Die ersten Juden im Westfälischen, die geschichtlich nachweisbar sind, stammen aus dem Rheinland, wo Handel und Handwerk im Mittelalter bedeutender waren als in Westfalen. Im Rheinland hatten sich schon in der Zeit der römischen Besatzung jüdische Kaufleute niedergelassen. Aus dem Rheinland, nämlich aus Köln, stammen demnach auch die jüdischen Familien, die sich 1424, nach der Vertreibung einer großen Kölner Judengemeinde, über das Erzstift verbreitet haben.

Zuvor hatte das Pestjahr 1350, in dem in der Stadt Münster allein 11000 Personen starben, erste jüdische Ansiedlungsversuche in Westfalen abrupt beendet.
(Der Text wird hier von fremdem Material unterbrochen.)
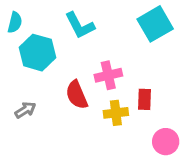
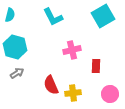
cyan hexagon: (37, 53) -> (15, 47), moved
red semicircle: (77, 95) -> (51, 85), moved
yellow cross: (116, 113) -> (73, 93), moved

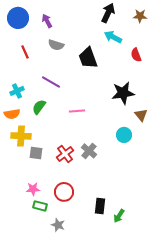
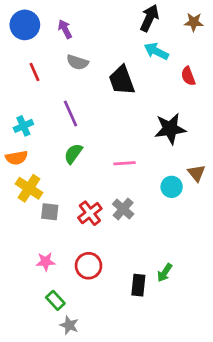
purple line: (51, 82) -> (71, 113), turned 36
green semicircle: (39, 107) -> (73, 154), moved
pink line: (77, 111) -> (124, 163), moved
brown triangle: (141, 115) -> (196, 173), moved
yellow cross: (21, 136) -> (29, 188), turned 30
green rectangle: (40, 206) -> (55, 300), moved, turned 32
green arrow: (119, 216) -> (165, 273), moved
gray star: (58, 225) -> (69, 325), moved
Die Juden wurden aus den Städten vertrieben und ermordet. Doch nicht die Pest soll der alleinige Grund für die Verfolgung gewesen sein, die Wut über die Verschuldung gegenüber den jüdischen Gläubigern sowie der Neid auf den Reichtum, der sich bei einigen Juden angesammelt hatte, brachen sich schon bei dieser ersten Judenverfolgung Westfalens Bahn. Diethardt Aschoff hat sie »als die größte und blutigste Verfolgung vor der Herrschaft des Nationalsozialismus« bezeichnet. In Hamm wurden sie „verjaigt, gedoedet und verbrannt“, und in Minden hieß es lateinisch: „more pecorum mactaverunt“ (sie schlachteten sie hin wie das Vieh).

Nicht mit endgültiger Sicherheit lässt sich hiermit ein Münzschatzfund aus Albringhausen bei Attendorn in Verbindung bringen, der um 1900 auf einem Acker des Hofes Springob gemacht wurde. Der Numismatiker Peter Berghaus hat diesen nach 1347 vergrabenen Schatz mit Juden in Verbindung gebracht, die ihn zur Zeit der großen Verfolgung um 1350 vergraben hätten.
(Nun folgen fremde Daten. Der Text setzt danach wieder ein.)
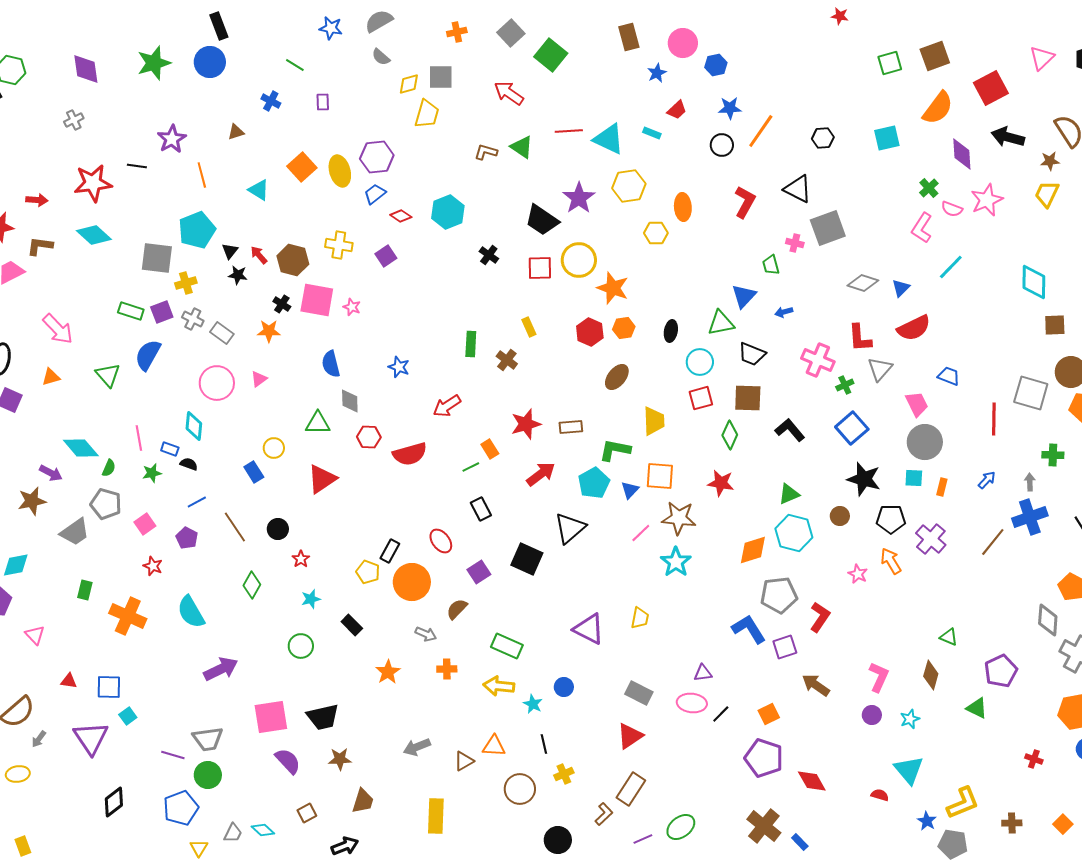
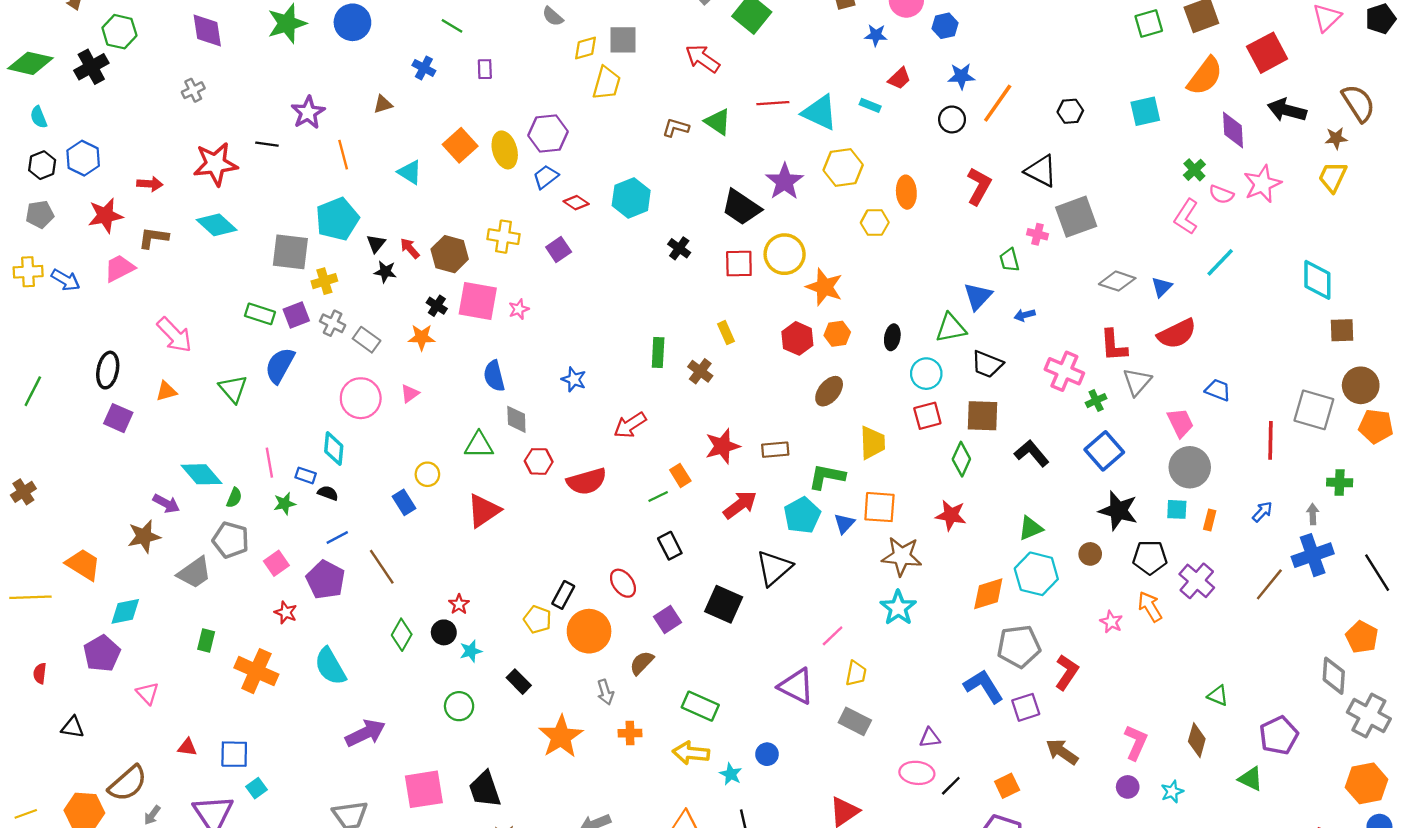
blue star: (657, 73) -> (876, 35), turned 30
pink star: (352, 307) -> (519, 309), turned 30
black circle: (278, 529) -> (444, 632), moved
pink line: (641, 533) -> (833, 636), moved
purple pentagon: (187, 538) -> (326, 580), size x1.5
gray arrow: (426, 634) -> (605, 692), turned 50
orange star: (388, 672) -> (561, 737), size x1.5
gray rectangle: (639, 693) -> (855, 721), moved
black trapezoid: (323, 717) -> (485, 789), turned 84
Ein Brief der Stadt Köln an Richter, Bürgermeister und Rat der Stadt Atten­dorn aus dem Jahr 1451 enthält einen Hinweis auf eine jüdische Einwohnerin in Attendorn. Eine gewisse Cathrin, die eine Jüdin sei, behalte einer Kölner Einwohnerin ihr Eigentum vor. Cathrin halte sich im Haus des Attendorner Bürgers Dramme auf. Diese Nachricht beweist, dass zu einem Tiefpunkt der Geschichte der jüdischen Minderheit in 6 Westfalen vereinzelt Juden ins sonst judenleere Sauerland gekommen sind.

Die nächste Nachricht über Juden im Kreisgebiet datiert aus dem Jahr 1568. Der Jude Benedictus aus Attendorn übernachtete am 18. März des Jahres im Siegener Gasthaus „Wiebel“, ebenso am 11. Mai 1568 zusammen mit dem Juden Mosius aus Attendorn in der Herberge „Zum heiligen Geist“ in Siegen.

Johann zu Heggen war 1574 dem Juden Samuel in Attendorn 330 Reichstaler schuldig. Samuel wird in den Jahren 1574 und 1593 noch zweimal im Zusammenhang mit Geldgeschäften genannt. Zwei Juden zu Hundem, deren Namen nicht angegeben sind, wurde am 30. September 1592 für 110 Taler Tuch beschlagnahmt, weil sie den Zoll umgangen hatten, so berichten die Tagebücher Caspars von Fürstenberg. Über das weitere Schicksal der Juden in Attendorn während der nächsten 100 Jahre sind wir nicht informiert, nur soviel ist bekannt, dass der Kölner Kurfürst an ihrer Niederlassung ein finanzielles Interesse hatte. Sie erhielten für einen ansehnlichen Geldbetrag einen Geleit‑ oder Schutzbrief.

Im Kurfürstentum Köln betrugen die Geleitgelder im Jahr 1680 2000 Reichstaler und 1784 gar 7500 Reichstaler. Die städtischen Zünfte nahmen dagegen keine Juden auf. Ihnen waren auch im Erwerb von Grundbesitz enge Grenzen gesetzt. Es blieb ihnen also nur übrig, sich im Handel und in Geldgeschäften zu betätigen.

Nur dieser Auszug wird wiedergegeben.